In this blog, we will describe how to enable OpenShift Container Platform (OCP) monitoring for
IBM Cloud Pak For Integration (CP4I) 2021.1. In the example, we are using a
RedHat Openshift Kubernetes Service (ROKS) cluster. However, these steps are applicable to other OpenShift services.
Overview
OCP 4.4 introduced a TechPreview feature for Application Monitoring, which GA'd in OCP 4.6. The
IBM Common Services (CS) monitoring service is changing to take advantage of the OCP monitoring feature. Once OCP monitoring is enabled, developers can run PromQL queries on application metrics on the OCP Console, by switching into
Developer perspective in the OpenShift Web Console and navigating into the 'Monitoring' section.
Since CS 3.6, the monitoring service has two modes,
CS monitoring and
OCP monitoring:
- CS monitoring installs a full Prometheus stack, the legacy common services implementation.
- OCP monitoring leverages OCP Monitoring (prometheus stack), provides customised Grafana and is the strategic direction going forward.
Model |
Operators |
Support OCP 4.5 and older |
Support OCP 4.6 and later |
CS Monitoring |
Exporter, PrometheusExt, Grafana |
Yes |
Yes |
OCP Monitoring |
Grafana |
No |
Yes |
Prerequisites
- you need to have the OpenShift CLI
oc
command installed on your local machine. See Getting started with the OpenShift CLI
- you are logged into your OpenShift cluster as a user with cluster administration privileges i.e. the cluster-admin role
We will also assume you have installed
Cloud Pak for Integration (CP4I).
Finally we will use an IBM Message Queue (MQ) instance to test the logging. You should:
- install the MQ operator as described here
- create an MQ instance as described either here or here
Once the MQ instance has been created, you should be able to see it on the CP4I home page:
Click on the menu button in the top-left corner and then browse to
Integration runtimes:
You should then see a resource table showing your MQ instance:
Checking for an existing monitoring dashboard
Click on the menu icon on the right side of the MQ row in your resources table and then select the "Monitoring" option from the menu.

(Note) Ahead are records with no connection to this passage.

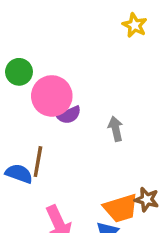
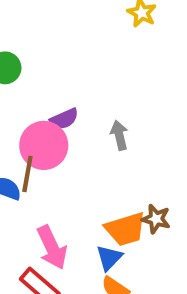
pink circle: (52, 96) -> (44, 145), moved

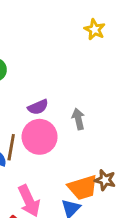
pink circle: (44, 145) -> (40, 137), moved

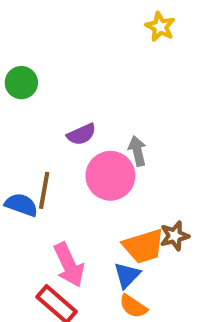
pink circle: (40, 137) -> (110, 176), moved
brown star: (105, 180) -> (175, 236), turned -30

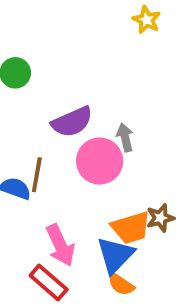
purple semicircle: (81, 134) -> (72, 122), size x1.5
blue triangle: (127, 275) -> (115, 255), size x1.5

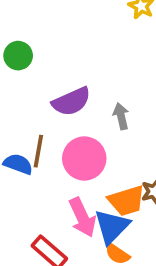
pink circle: (100, 161) -> (84, 158), moved
pink arrow: (60, 245) -> (82, 217), moved

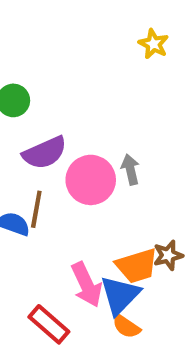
purple semicircle: (71, 102) -> (45, 153), moved
pink circle: (84, 158) -> (91, 180), moved

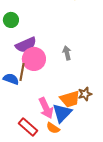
pink circle: (91, 180) -> (34, 59), moved
orange semicircle: (126, 326) -> (53, 128), moved

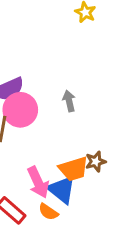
blue triangle: (62, 113) -> (62, 190), turned -35

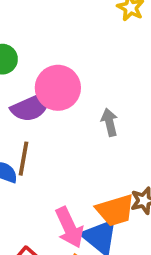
pink circle: (20, 110) -> (58, 88), moved

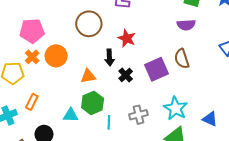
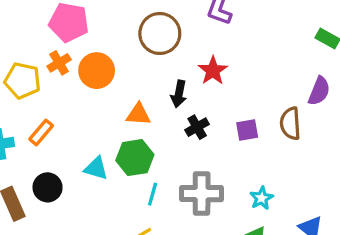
purple semicircle: (186, 25) -> (319, 91), moved, turned -78
purple square: (157, 69) -> (247, 130), size x0.6
cyan star: (176, 108) -> (262, 198), size x0.6
gray cross: (138, 115) -> (202, 194), size x1.4

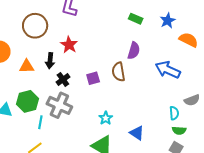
orange triangle: (138, 114) -> (27, 66), moved
gray cross: (202, 194) -> (59, 105), moved, turned 30

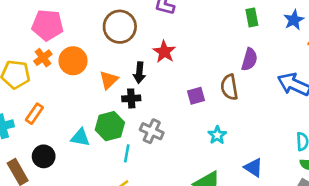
green rectangle: (136, 19) -> (252, 17), turned 56
orange triangle: (27, 66) -> (109, 80), turned -42
black cross: (63, 79) -> (131, 98), moved, turned 32
gray cross: (59, 105) -> (152, 131), size x0.7
cyan star: (106, 118) -> (217, 135), moved

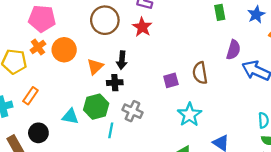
red star: (164, 52) -> (142, 27), moved
purple semicircle: (249, 59) -> (233, 50), moved
cyan star: (217, 135) -> (189, 115), size x1.5

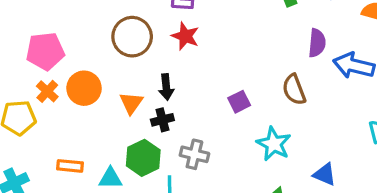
brown semicircle: (200, 73) -> (294, 90), moved
orange rectangle: (30, 96) -> (70, 166), moved, turned 72

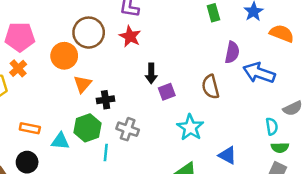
black arrow: (166, 87) -> (151, 73), moved
orange circle: (84, 88) -> (64, 56), moved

Note there is often short delay before the Grafana dashboard tab appears. You may also need to enable popups in your browser for your cluster.
You should then see the Grafana dashboard, for example:
Checking which monitoring stack you are using
You can check which monitoring stack is being used by checking the pod names in the CS
ibm-common-services namespace :
oc get po -n ibm-common-services | grep monitoring
If
CS monitoring is being used, you will see something similar to:
alertmanager-ibm-monitoring-alertmanager-0 3/3 Running 0 108m
ibm-monitoring-collectd-689d976674-6ccwj 2/2 Running 0 108m
ibm-monitoring-exporters-operator-7b75487bfb-4c6n8 1/1 Running 0 110m
ibm-monitoring-grafana-6889f4b5c9-zvg9c 3/3 Running 5 109m
ibm-monitoring-grafana-operator-c75496696-wtf7t 1/1 Running 0 110m
ibm-monitoring-kube-state-6db6b74cd8-fmp7r 2/2 Running 0 108m
ibm-monitoring-mcm-ctl-685b97ff-np9rb 1/1 Running 0 108m
ibm-monitoring-nodeexporter-5m4sn 2/2 Running 0 108m
ibm-monitoring-nodeexporter-6khpz 2/2 Running 0 108m
ibm-monitoring-nodeexporter-6m5ws 2/2 Running 0 108m
ibm-monitoring-nodeexporter-gkcgm 2/2 Running 0 108m
ibm-monitoring-nodeexporter-hbc7w 2/2 Running 0 108m
ibm-monitoring-nodeexporter-rz56g 2/2 Running 0 108m
ibm-monitoring-nodeexporter-wrmhm 2/2 Running 0 108m
ibm-monitoring-prometheus-operator-667f78db48-ll7pt 1/1 Running 0 109m
ibm-monitoring-prometheus-operator-ext-5dffccc4f5-cf6lz 1/1 Running 0 110m
prometheus-ibm-monitoring-prometheus-0 4/4 Running 5 108m
If
OCP monitoring is already being used, you will see something similar to:
ibm-monitoring-grafana-5b9bbdcd-495dg 4/4 Running 15 3d21h
ibm-monitoring-grafana-operator-76bc8bbdc8-5vsns 1/1 Running 0 3d22h
Enabling OCP monitoring
Assuming you are not already using OCP monitoring, you can enable it by following these instructions.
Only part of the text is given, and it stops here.